From here, the supergroup would break up and the participants would float around the room until they joined up with others to form smaller group chains. And this dynamic happened over and over again. It was like watching so weird social cellular cosmos, with people aimlessly colliding with one another over and over again. It was cool to watch. It was even cooler not to join in. Instead, in between consoling hugs for my wife, I was able to let my mind wander onto other meaningless things. Such as….


See? Didn’t I tell you?

To Each His Own Stim

Of all of the behaviors that encompass Autistic behavior, there seems to be one common thread – stimming. Stimming is short for “self stimulation” and usually involves repetitive movement that stimulates one or more of the senses. In Autism, it is usually seen as a response to intense stimuli. Not much is known about the reason for stimming; it could be a stress response, a way to burn off unfocused energy, or a kind of self-comforting mechanism.

Stimming is very common in Spectrumites, however the specific stim can vary greatly. My daughter’s main stim behavior is chewing/mouthing on objects. Other common stims include rocking back and forth, head bobbing, or skin pinching. Mine is picking and biting at the skin on my fingers. Sometimes the compulsion is so strong, I pick at my fingers to the point of drawing blood. Yeah, it’s that bad.
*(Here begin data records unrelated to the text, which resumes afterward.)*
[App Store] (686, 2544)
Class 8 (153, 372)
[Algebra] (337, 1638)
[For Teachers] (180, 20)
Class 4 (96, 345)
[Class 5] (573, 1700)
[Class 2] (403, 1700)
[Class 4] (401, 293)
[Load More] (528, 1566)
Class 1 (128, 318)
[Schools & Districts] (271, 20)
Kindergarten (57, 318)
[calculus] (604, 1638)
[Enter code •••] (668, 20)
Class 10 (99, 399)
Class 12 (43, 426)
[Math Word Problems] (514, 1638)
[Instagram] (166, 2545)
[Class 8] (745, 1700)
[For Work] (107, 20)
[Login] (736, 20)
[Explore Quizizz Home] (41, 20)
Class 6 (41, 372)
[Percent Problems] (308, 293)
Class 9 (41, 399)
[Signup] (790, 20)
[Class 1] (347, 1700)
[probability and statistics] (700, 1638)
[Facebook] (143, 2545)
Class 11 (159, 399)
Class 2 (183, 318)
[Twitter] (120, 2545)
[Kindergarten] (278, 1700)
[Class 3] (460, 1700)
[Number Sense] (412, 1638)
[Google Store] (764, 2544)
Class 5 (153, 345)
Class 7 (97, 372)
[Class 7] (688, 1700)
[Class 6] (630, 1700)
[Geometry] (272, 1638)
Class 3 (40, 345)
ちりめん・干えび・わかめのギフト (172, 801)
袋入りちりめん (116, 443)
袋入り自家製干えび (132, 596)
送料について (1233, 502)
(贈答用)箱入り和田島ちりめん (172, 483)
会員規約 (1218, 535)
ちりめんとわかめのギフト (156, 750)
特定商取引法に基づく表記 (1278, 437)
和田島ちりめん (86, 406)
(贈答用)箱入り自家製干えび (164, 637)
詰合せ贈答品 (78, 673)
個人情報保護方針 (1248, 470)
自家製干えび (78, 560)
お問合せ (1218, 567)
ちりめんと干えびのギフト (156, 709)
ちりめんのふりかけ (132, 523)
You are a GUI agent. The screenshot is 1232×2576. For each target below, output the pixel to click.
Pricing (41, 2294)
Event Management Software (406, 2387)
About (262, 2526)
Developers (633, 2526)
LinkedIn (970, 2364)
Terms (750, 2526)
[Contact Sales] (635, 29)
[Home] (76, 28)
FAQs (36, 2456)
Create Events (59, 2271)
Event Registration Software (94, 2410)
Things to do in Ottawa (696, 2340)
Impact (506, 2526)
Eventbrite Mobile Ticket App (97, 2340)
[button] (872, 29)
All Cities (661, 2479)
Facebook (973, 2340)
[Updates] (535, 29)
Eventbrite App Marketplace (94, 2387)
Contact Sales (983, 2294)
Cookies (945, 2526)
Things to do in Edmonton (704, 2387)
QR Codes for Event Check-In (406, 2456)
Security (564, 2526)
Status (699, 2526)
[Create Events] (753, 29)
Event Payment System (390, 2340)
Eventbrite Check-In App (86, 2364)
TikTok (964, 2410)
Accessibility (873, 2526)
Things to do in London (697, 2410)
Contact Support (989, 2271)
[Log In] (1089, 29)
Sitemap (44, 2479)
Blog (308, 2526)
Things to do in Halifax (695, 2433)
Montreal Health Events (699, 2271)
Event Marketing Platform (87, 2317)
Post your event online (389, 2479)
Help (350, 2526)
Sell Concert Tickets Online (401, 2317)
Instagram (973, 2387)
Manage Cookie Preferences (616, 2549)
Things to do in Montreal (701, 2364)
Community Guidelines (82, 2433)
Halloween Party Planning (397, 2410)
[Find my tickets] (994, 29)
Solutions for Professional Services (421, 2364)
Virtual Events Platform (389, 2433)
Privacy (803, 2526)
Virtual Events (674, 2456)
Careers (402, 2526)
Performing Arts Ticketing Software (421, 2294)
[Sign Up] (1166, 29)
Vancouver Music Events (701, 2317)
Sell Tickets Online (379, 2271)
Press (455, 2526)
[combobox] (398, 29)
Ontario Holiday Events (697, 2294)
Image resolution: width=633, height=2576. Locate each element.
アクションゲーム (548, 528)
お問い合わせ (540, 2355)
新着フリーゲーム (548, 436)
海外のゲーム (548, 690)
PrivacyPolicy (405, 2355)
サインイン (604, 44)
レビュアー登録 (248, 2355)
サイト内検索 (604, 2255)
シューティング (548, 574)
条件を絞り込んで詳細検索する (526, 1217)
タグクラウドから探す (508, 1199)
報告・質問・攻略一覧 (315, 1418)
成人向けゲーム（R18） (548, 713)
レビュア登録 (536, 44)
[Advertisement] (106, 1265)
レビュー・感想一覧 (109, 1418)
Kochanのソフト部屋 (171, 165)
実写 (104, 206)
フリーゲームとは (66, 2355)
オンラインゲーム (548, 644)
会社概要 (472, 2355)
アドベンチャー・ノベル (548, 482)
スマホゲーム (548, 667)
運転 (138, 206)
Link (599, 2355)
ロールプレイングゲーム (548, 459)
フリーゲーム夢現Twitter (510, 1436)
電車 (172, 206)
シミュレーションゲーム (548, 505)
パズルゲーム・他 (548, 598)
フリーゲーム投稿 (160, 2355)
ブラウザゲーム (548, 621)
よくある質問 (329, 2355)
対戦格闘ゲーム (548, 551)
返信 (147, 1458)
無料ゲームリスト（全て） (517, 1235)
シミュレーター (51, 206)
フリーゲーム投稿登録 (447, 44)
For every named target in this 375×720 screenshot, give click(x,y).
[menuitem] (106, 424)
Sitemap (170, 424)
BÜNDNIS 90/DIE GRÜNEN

There has been a debate about how to handle stim behaviors. Should all stim behaviors be stopped in an attempt to make the person more “normal?” Or should the stim behaviors be allowed to continue, for the comfort of the Spectrumite? I’m very waffley on this issue – I think the best approach is a little bit of both. I think allowing harmless stim behavior is a good idea if there is no potential for harm or injury to the person.

For example: in order to help our daughter feel more comfortable, we got her a chewable necklace so she could chew and mouth appropriately when needed. On the other hand, I have been trying REALLY hard to stop my finger picking, because it’s obviously not good for my hands.

So I would be in favor of allowing something benign like hand flapping to continue, but I would certainly be trying to keep something like banging one’s head against the wall to a minimum. The goal is to try to keep the person safe, but avoid depriving them of the behaviors they feel they need.